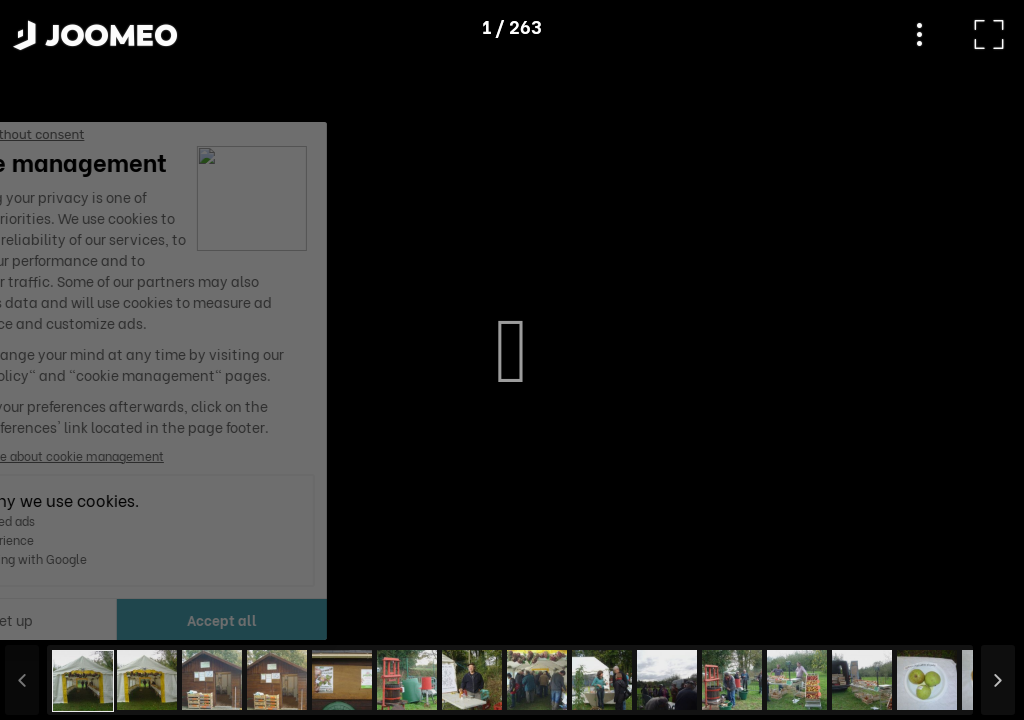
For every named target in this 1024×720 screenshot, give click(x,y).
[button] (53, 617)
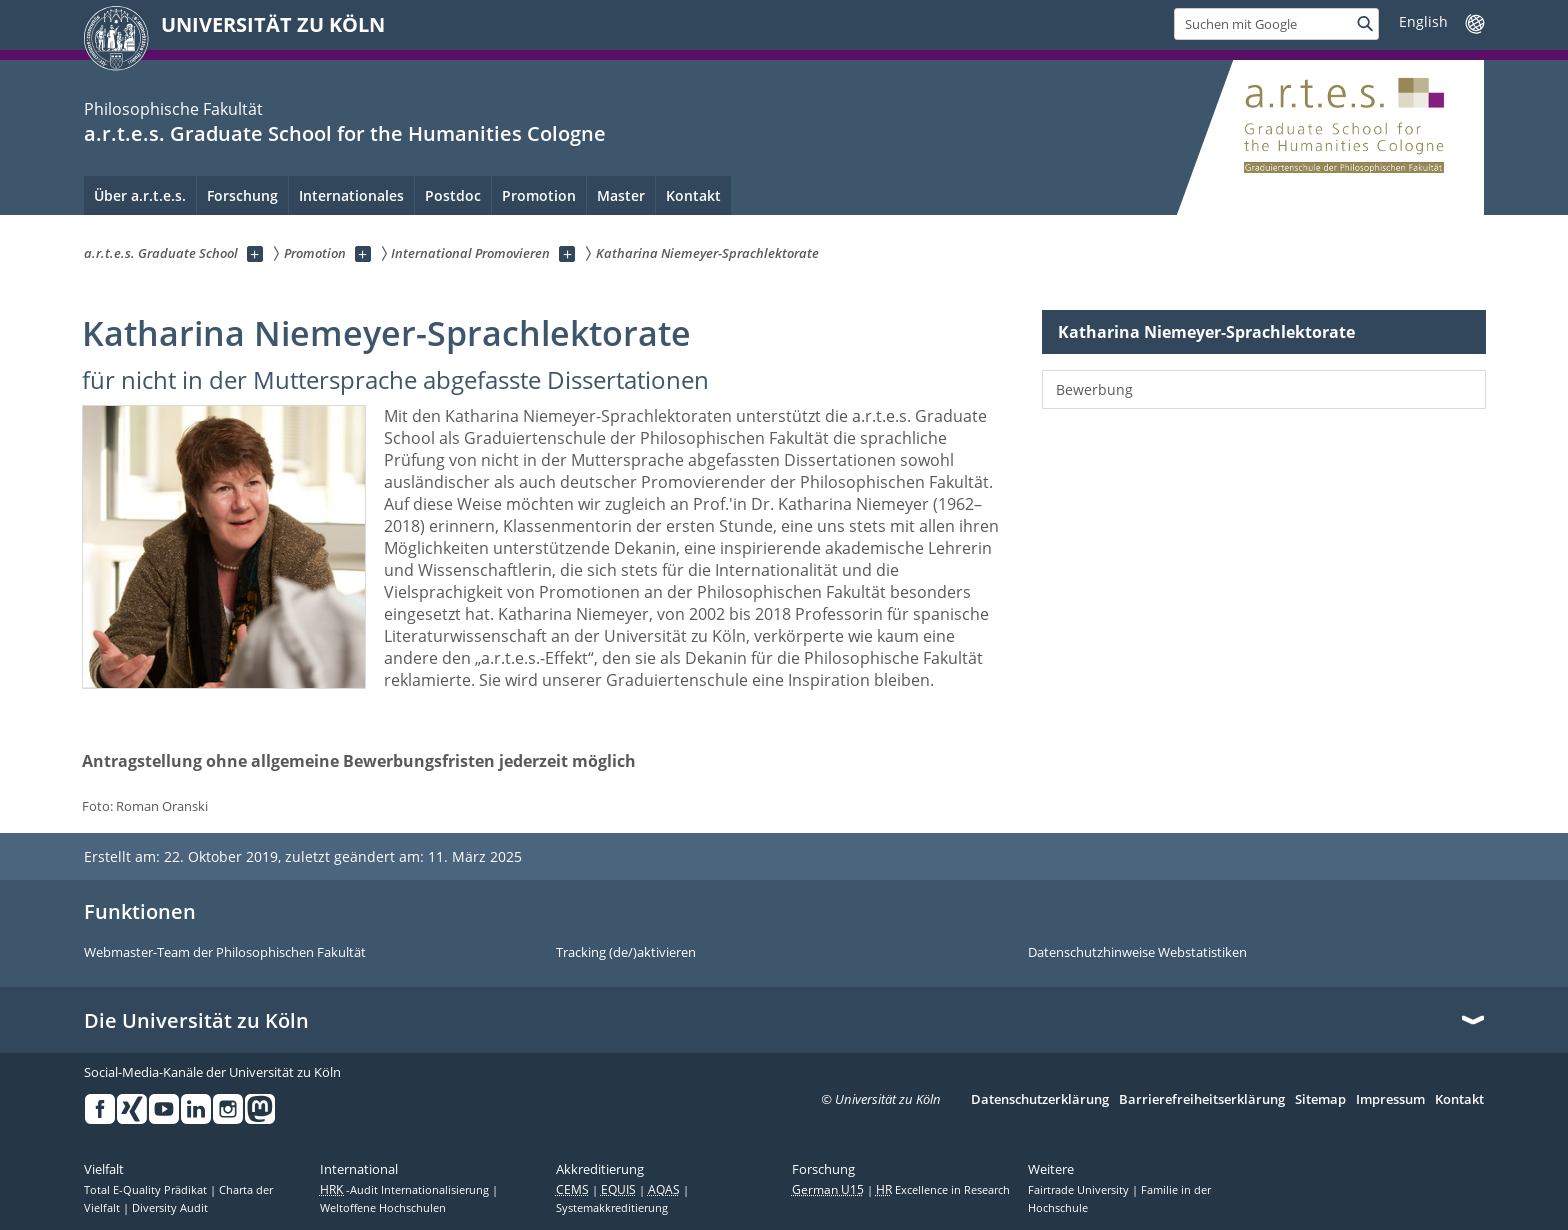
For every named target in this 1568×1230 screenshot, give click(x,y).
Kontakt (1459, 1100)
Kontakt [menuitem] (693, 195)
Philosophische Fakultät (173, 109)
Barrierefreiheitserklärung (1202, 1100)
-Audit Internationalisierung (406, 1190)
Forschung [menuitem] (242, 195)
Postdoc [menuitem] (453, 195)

======

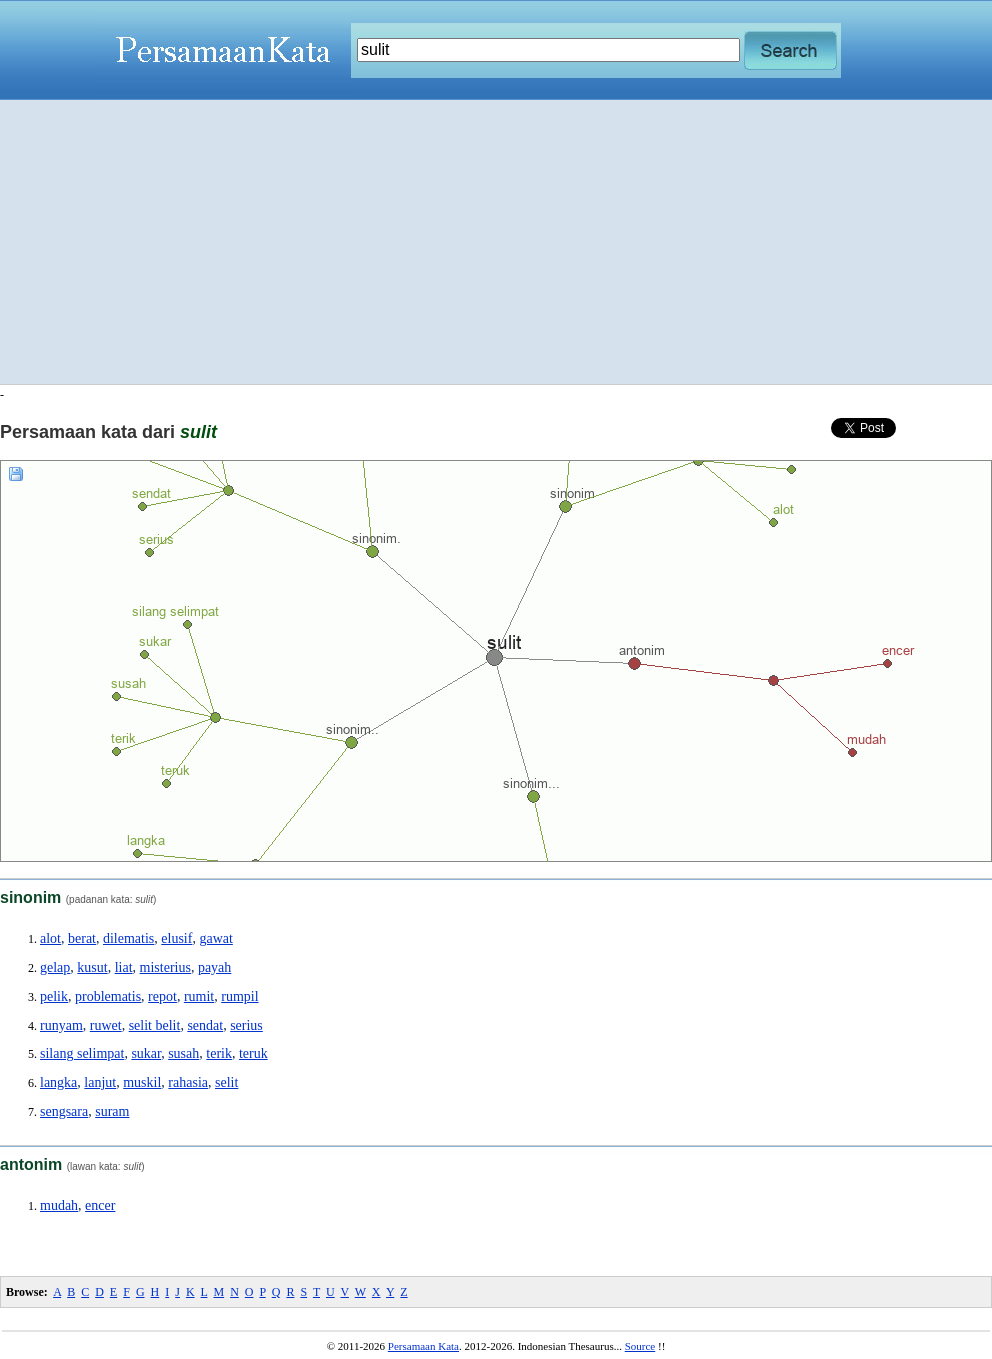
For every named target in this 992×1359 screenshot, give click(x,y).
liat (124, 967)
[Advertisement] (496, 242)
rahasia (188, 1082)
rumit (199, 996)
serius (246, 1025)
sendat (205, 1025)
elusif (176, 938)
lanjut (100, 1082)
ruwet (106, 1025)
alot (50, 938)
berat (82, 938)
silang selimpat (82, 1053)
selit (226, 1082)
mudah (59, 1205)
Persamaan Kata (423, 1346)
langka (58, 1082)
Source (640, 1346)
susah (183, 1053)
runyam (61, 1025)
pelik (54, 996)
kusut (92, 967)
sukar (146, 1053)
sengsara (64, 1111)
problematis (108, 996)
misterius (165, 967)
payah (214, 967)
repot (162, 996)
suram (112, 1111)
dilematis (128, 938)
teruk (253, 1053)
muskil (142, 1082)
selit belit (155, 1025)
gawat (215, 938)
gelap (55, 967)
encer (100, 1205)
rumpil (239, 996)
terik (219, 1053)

======

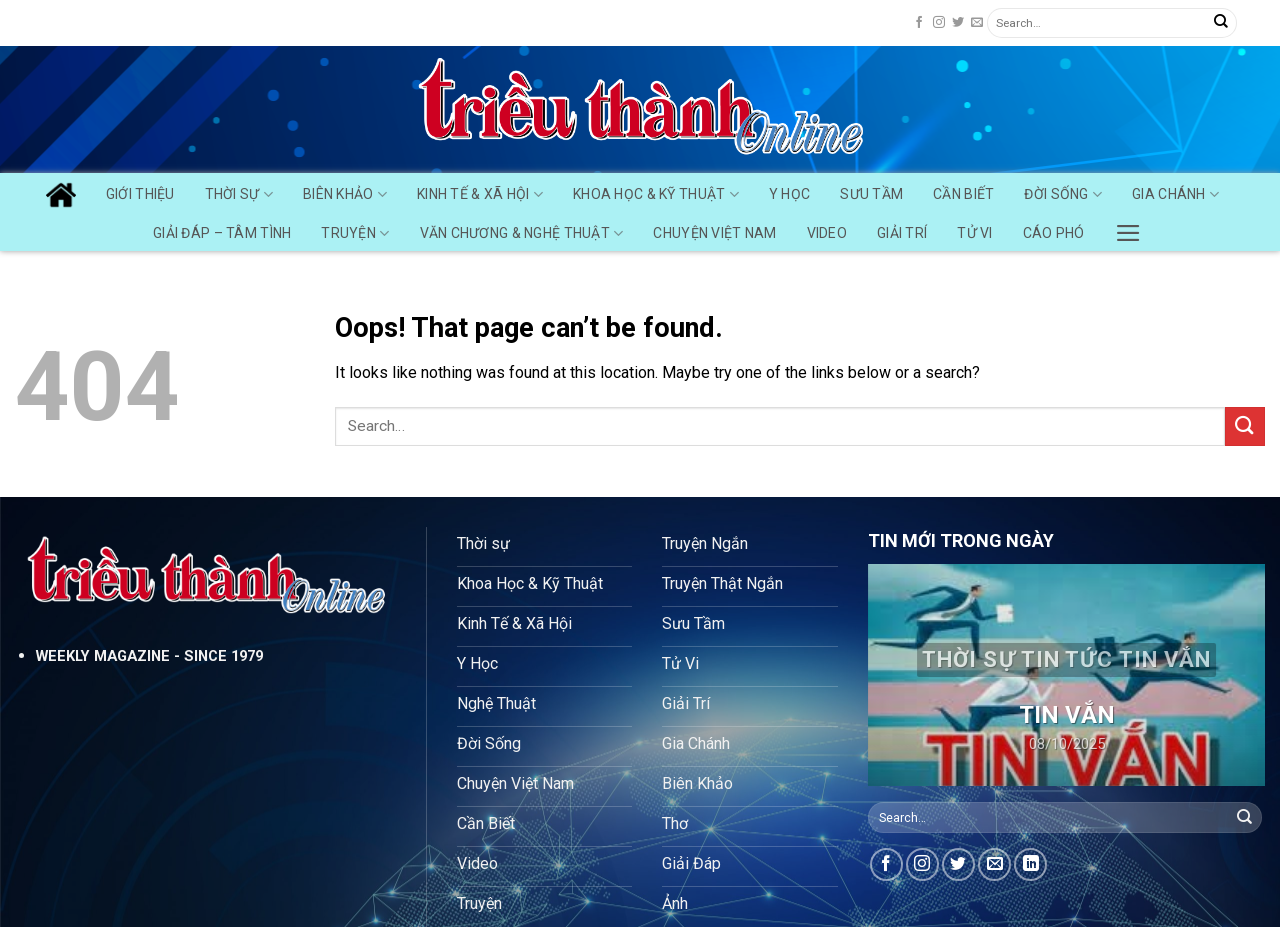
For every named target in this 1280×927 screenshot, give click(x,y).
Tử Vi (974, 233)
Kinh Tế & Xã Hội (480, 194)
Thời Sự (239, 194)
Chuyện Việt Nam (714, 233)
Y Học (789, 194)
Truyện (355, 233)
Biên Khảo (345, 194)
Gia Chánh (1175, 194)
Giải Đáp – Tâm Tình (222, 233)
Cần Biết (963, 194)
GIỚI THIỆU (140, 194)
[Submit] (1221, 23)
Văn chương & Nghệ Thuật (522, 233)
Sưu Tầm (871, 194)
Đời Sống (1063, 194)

======

> Task prompt
Find and copy every line in the entries above where the string "give" occurs.

> Task result
For every named target in this 1024×720 screenshot, give click(x,y).
For every named target in this 1568×1230 screenshot, give click(x,y).
For every named target in this 992×1359 screenshot, give click(x,y).
For every named target in this 1280×927 screenshot, give click(x,y).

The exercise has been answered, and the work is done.